You are using the wrong addresses.

You either boot from 0x2000: 0x0100 and go to 0x2000: 0x0100 (remember to set DS = ES = SS = 0x2000 and SP = 0 before that) OR you boot 0x2000: 0x0000 (equivalent to 0x1FF0: 0x0100 because 0x2000 * 0x10 + 0x0000 = 0x1FF0 * 0x10 + 0x0100 = 0x20000 = real mode physical memory address) and go to 0x1FF0: 0x0100 (remember to set DS = ES = SS = 0x1FF0 and SP = 0 before that).

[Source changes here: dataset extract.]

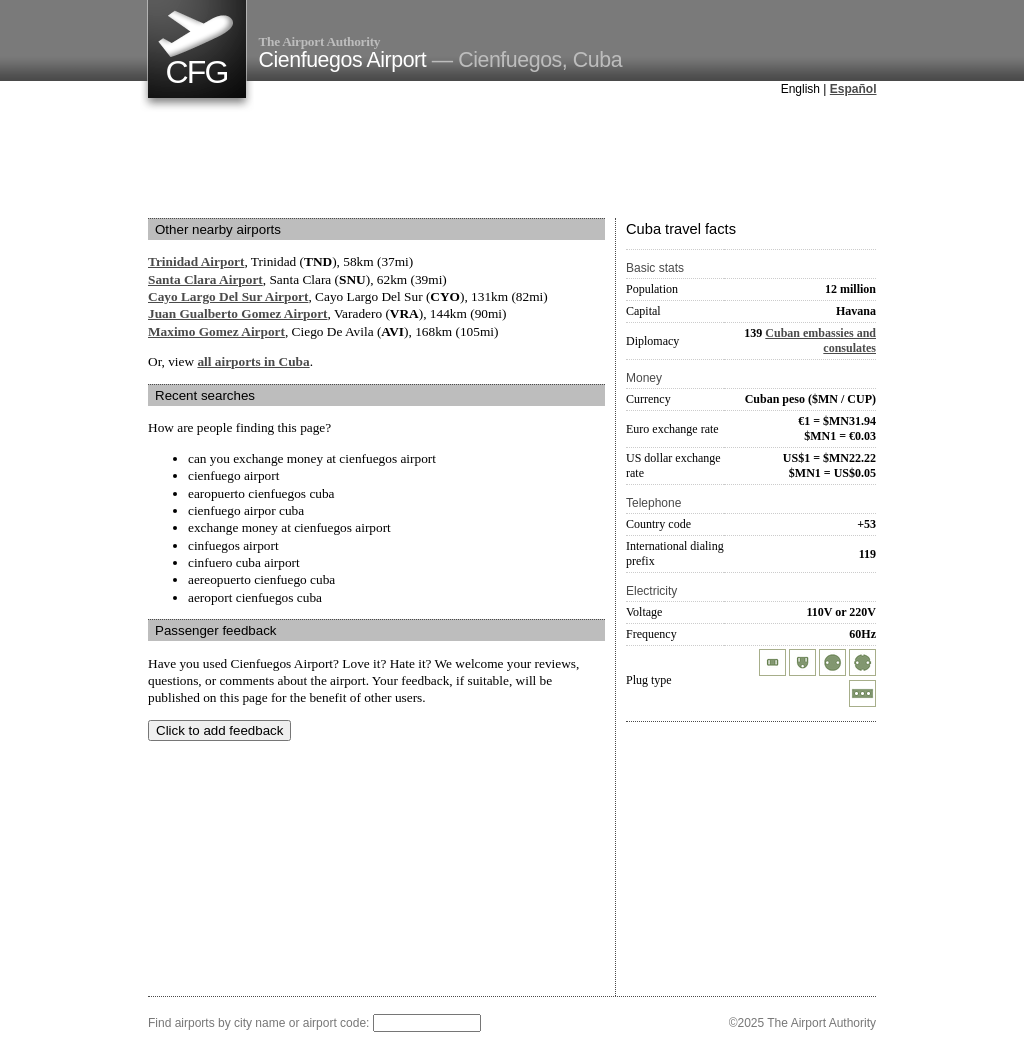 The image size is (1024, 1044). Describe the element at coordinates (253, 361) in the screenshot. I see `all airports in Cuba` at that location.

The reason for all of this is that compiled x86 code is generally not position independent, and if you move it, you must adjust some data offsets within the code. Obviously, you haven't made these adjustments. In simple cases, you had nothing to correct and you left with the wrong addresses.


In fact, there are more problems here:

  • mov si, word ptr [msg]

    should change to lea si, byte ptr [msg]

    because you don't want to load si

    with what is inside a string, you want to load it with a string address.
  • The startup code associated with your OW program is DOS dependent and calls DOS functions that you do not have when you boot your program. See how to get around this here .


In MS-DOS, COM programs were loaded at offset 0x100. I would guess Open Watcom makes this assumption. I would suggest loading the COM program at 0x2010: 0x0100 and see what it does.